── Data records

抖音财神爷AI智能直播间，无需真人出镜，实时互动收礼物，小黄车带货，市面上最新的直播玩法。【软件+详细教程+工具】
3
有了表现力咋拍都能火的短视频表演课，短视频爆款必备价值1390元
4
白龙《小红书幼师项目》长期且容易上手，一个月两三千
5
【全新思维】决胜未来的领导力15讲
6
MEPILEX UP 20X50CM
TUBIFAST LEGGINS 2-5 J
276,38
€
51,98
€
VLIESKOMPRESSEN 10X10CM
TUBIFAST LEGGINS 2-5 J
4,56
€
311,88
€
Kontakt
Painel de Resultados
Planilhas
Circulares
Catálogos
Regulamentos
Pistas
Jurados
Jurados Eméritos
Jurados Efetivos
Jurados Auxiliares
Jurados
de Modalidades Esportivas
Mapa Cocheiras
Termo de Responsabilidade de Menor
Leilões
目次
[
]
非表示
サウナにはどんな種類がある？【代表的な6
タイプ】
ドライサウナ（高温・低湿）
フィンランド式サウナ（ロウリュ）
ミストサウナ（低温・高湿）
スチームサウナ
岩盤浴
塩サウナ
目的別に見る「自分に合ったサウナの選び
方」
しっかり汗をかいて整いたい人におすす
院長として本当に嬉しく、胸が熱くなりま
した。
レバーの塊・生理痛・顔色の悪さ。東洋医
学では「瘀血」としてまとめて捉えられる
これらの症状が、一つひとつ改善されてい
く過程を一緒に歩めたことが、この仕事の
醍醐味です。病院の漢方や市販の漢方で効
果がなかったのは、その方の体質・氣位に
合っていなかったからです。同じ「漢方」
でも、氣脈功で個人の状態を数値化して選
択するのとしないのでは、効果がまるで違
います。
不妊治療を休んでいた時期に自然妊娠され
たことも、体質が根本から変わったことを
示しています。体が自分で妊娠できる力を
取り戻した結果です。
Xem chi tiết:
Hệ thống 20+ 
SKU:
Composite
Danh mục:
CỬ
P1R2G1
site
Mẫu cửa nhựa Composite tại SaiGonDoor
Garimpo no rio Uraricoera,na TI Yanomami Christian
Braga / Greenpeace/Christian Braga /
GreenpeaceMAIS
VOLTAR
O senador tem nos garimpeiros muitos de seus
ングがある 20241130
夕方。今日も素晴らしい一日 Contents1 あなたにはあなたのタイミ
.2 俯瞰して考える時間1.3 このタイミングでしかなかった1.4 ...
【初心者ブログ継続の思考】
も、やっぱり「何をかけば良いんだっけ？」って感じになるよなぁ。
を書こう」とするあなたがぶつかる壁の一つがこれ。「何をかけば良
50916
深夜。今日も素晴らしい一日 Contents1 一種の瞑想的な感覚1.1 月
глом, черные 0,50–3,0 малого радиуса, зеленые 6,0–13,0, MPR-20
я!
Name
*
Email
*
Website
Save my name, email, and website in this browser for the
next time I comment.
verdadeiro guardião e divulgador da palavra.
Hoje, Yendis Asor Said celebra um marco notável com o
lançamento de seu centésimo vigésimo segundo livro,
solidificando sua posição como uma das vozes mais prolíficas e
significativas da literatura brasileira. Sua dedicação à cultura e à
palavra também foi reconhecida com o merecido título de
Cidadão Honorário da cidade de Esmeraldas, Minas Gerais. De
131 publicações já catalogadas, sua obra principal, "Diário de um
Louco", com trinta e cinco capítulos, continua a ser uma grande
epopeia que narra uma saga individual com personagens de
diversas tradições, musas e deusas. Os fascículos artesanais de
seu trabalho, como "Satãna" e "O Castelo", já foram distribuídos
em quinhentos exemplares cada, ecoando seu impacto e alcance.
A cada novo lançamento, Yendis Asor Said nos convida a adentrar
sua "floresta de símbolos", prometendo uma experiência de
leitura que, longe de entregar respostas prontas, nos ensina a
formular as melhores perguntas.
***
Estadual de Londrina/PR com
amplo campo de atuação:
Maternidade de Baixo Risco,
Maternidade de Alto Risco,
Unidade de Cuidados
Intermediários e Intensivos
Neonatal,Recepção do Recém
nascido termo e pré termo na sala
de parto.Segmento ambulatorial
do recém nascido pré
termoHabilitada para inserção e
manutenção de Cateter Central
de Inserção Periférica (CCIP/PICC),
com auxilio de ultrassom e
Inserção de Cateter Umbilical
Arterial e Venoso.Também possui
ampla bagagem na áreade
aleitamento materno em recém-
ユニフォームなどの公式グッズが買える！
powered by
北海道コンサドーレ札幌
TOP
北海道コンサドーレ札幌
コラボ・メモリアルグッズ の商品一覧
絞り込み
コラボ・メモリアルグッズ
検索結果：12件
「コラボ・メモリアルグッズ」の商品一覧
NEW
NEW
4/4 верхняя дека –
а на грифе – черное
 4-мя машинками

────

» Task description
Among the lines of the data above, find those with the word "Yendis" and show them.

» Solution
Hoje, Yendis Asor Said celebra um marco notável com o
A cada novo lançamento, Yendis Asor Said nos convida a adentrar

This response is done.